● Exercise aim
Report each line of the records below that holds the word "successful".

● Listed records
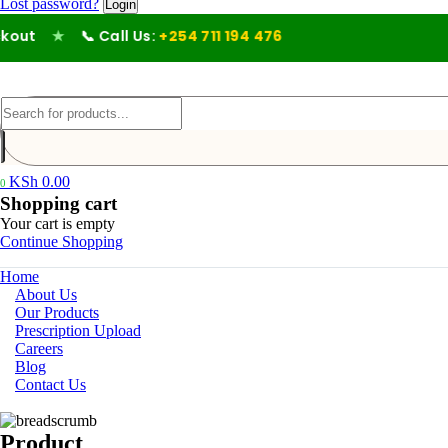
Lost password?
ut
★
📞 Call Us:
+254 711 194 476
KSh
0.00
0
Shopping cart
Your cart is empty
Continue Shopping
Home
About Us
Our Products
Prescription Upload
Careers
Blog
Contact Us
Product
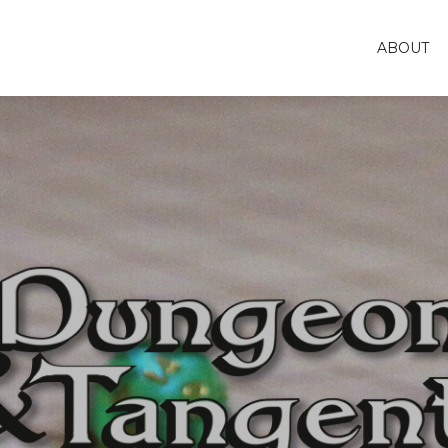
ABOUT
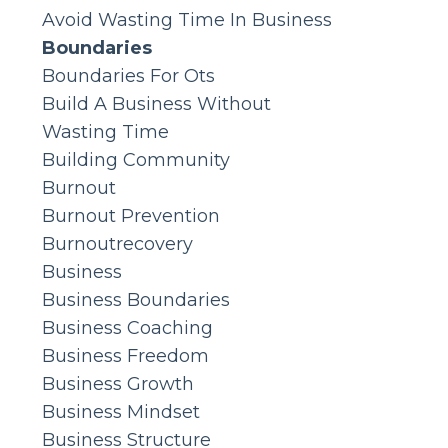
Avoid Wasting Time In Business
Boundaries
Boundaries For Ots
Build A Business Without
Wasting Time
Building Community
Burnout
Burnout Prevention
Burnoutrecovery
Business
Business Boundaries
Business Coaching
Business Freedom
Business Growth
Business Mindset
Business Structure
* * *
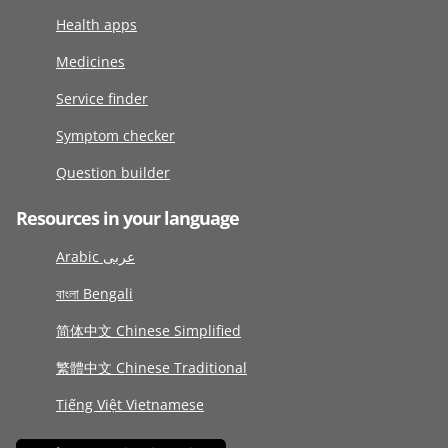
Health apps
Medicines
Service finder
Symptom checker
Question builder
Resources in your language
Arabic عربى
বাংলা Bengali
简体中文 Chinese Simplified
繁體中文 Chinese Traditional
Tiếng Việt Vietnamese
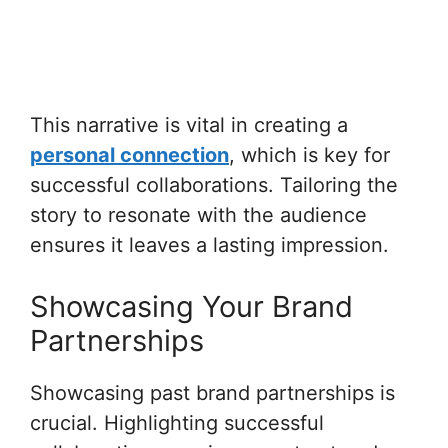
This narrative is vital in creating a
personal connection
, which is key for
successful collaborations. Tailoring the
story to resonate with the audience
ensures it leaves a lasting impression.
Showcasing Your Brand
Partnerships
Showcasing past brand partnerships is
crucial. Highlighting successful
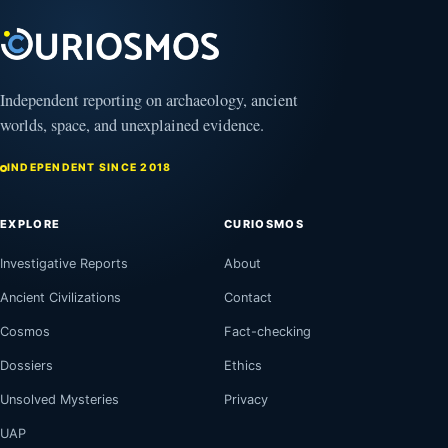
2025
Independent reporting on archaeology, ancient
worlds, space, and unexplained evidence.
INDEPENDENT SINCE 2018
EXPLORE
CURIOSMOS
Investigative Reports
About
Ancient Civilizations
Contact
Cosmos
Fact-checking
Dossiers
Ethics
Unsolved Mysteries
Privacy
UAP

● Answer space
successful collaborations. Tailoring the
crucial. Highlighting successful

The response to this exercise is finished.